• [YOUR GOAL]
Scan the records below and copy every line that contains the string "also".

[Data items]
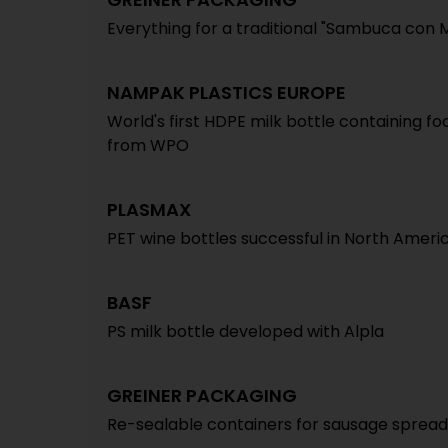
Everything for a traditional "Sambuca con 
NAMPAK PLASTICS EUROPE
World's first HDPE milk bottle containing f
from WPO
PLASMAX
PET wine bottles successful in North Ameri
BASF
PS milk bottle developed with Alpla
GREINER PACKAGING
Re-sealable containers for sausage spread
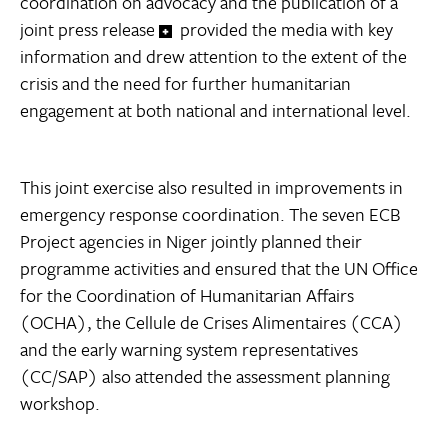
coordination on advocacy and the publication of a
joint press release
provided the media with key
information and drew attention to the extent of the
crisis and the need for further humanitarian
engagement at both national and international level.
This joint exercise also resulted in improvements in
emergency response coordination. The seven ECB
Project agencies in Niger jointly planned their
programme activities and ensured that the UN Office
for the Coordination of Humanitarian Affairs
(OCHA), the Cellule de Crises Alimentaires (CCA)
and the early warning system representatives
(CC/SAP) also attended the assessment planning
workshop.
==
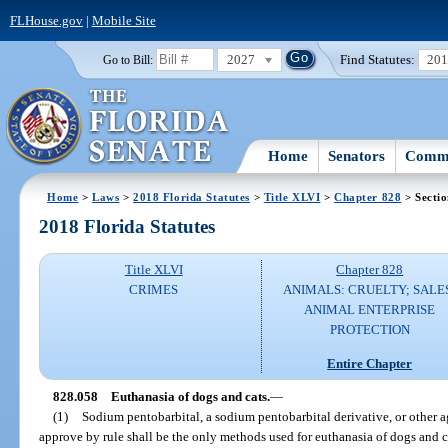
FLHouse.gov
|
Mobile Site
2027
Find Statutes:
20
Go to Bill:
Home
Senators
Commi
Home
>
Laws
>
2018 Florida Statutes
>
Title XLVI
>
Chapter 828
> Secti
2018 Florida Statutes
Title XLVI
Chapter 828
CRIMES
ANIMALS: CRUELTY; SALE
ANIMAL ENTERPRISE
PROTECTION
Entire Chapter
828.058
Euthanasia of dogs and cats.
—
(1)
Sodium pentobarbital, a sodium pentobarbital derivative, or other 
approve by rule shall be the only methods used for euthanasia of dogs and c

• [ANSWER TO THE PROBLEM]
This joint exercise also resulted in improvements in
(CC/SAP) also attended the assessment planning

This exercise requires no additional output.